Artinya: “Siapa saja yang memberi anugerah (membantu orang) dari suatu anugerah (yang dimilikinya). Maka Allah Swt akan menganugerahinya (memberinya) dari anugerah-Nya suatu anugerah (pemberian).”

Itulah contoh-contoh kalimat teka-teki bahasa Arab yang mana sudah lumrah di kalangan para santri yang mempelajari gramatika Arab, khususnya dalam bidang ilmu Nahwu dan ilmu Shorof.

Mendalami Satu Ilmu, Menguasai Semua Ilmu

Dalam buku Sang Pangeran Nahwu al-Ajrumiyyah karya ustadz Abu An’im, diceritakan bahwa Imam Kisa’i (w. 189 H) pernah berpesan kepada murid-muridnya: “Bahwa dengan menguasai nahwu dan shorof saja, sebenarnya sudah cukup”, berikut statment beliau:

«مَنْ تَبَحَّرَ فِيْ عِلْمٍ اهْتَدَى بِهِ إِلَى سَائِرِ الْعُلُوْمِ»

Siapa saja yang menguasai satu disiplin ilmu, maka ia akan mendapat petunjuk untuk mencapai ilmu-ilmu yang lain.”

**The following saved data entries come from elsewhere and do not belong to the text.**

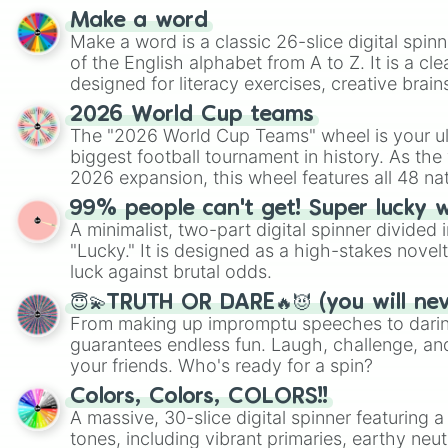
Make a word
Make a word is a classic 26-slice digital spinn
of the English alphabet from A to Z. It is a cle
designed for literacy exercises, creative brai
randomized word games. Idea for use: Give your next game night a
2026 World Cup teams
twist by using the wheel to pick a random start
The "2026 World Cup Teams" wheel is your ul
Scattergories, or spin it multiple times to cre
biggest football tournament in history. As the
players must turn into a funny phrase.
2026 expansion, this wheel features all 48 na
their spots in the United States, Mexico, and
99% people can't get! Super lucky 
A minimalist, two-part digital spinner divided 
"Lucky." It is designed as a high-stakes novel
luck against brutal odds.
😇💫TRUTH OR DARE🔥😈 (you will ne
From making up impromptu speeches to daring
guarantees endless fun. Laugh, challenge, an
your friends. Who's ready for a spin?
Colors, Colors, COLORS!!
A massive, 30-slice digital spinner featuring 
tones, including vibrant primaries, earthy neut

Lantas Imam Abu Yusuf (w. 182 H) salah seorang santri Imam Abu Hanifah, mewakili kelompok fuqoha’ sangat jengkel dan penasaran pada “jargon-jargon” yang sering dilontarkan oleh Imam Kisa’i ini.

Tantangan Soal Fikih

Dalam sebuah pertemuan suatu ketika Imam Abu Yusuf berjumpa dengan Imam Kisa’i. kesempatan ini digunakan oleh Imam Abu Yusuf untuk menanyakan masalah fikih yang cukup sulit dengan tujuan untuk menguji kebenaran statement-nya.

Berkatalah Imam Abu Yusuf: “Selamat datang wahai Imam Kisa’i, imam orang Kufah. Aku sering mendengar statement-mu, yang menurutmu dengan menguasai satu disiplin ilmu, berarti juga menguasai ilmu-ilmu yang lain, aku ingin tahu apakah engkau juga menguasai fikih?.”

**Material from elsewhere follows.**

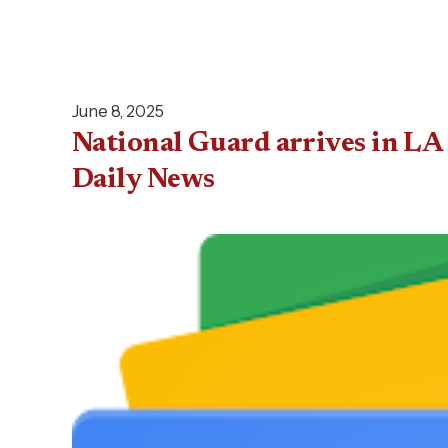
June 8, 2025
National Guard arrives in LA 
Daily News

Imam Kisa’i pun menjawab: “Silahkan bertanya apa saja tentang fikih, bukankah engkau terkenal sebagai imamnya para fuqoha?. Begini pertanyaanku, kata Abu Yusuf: “Jika ada orang lupa melakukan sujud sahwi sampai tiga kali, apakah masih disunahkan sujud sahwi lagi karena lupanya itu?”.

Dengan suara mantap Imam Kisa’i menjawab: “Menurutku tidak! Karena menurut kaidah Nahwu (الْمُصَغَّرُ لَا تُصَغَّرُ): Sesuatu yang sudah ditashgir tidak boleh ditashgir lagi. Seperti lafaz (دِرْهَمٌ), ketika ditashghir mejadi (دُرَيْهِمٌ) dengan menambahkan ya’. Setelah menjadi (دُرَيْهِمٌ) maka tidak boleh ditashgir lagi dengan menambahkan ya’ yang lain.”

Akhirnya, Imam Abu Yusuf dibuat kagum oleh jawaban Imam Kisa’i ini: “Sungguh tepat jawabannya dan tidak menyimpang dari pendapat fuqoha‘.” Nampaknya benar kata pribahasa. “Tidak ada rotan akar pun jadi- “Tidak ada fikih, nahwu pun jadi”.

Dari semua pemaparan di atas, jelaslah bahwa Nahwu dan Shorof merupakan dua keilmuan yang tidak dapat dipisahkan serta berguna untuk menghindari dari kekeliruan dalam memahami, membaca ataupun mengartikan kalimat-kalimat bahasa Arab.

Maka dari itu, alangkah baiknya jika kita bisa menguasai kedua ilmu tersebut semaksimal mungkin, agar kita bisa menjadi orang yang mahir dalam segala bidang ilmu. Semoga tulisan ini bisa menjadi motivasi kepada para pembaca agar senantiasa mempelajari gramatika Arab khususnya dalam bidang ilmu Nahwu dan Shorof  secara lebih serius, masif dan lebih mendalam lagi.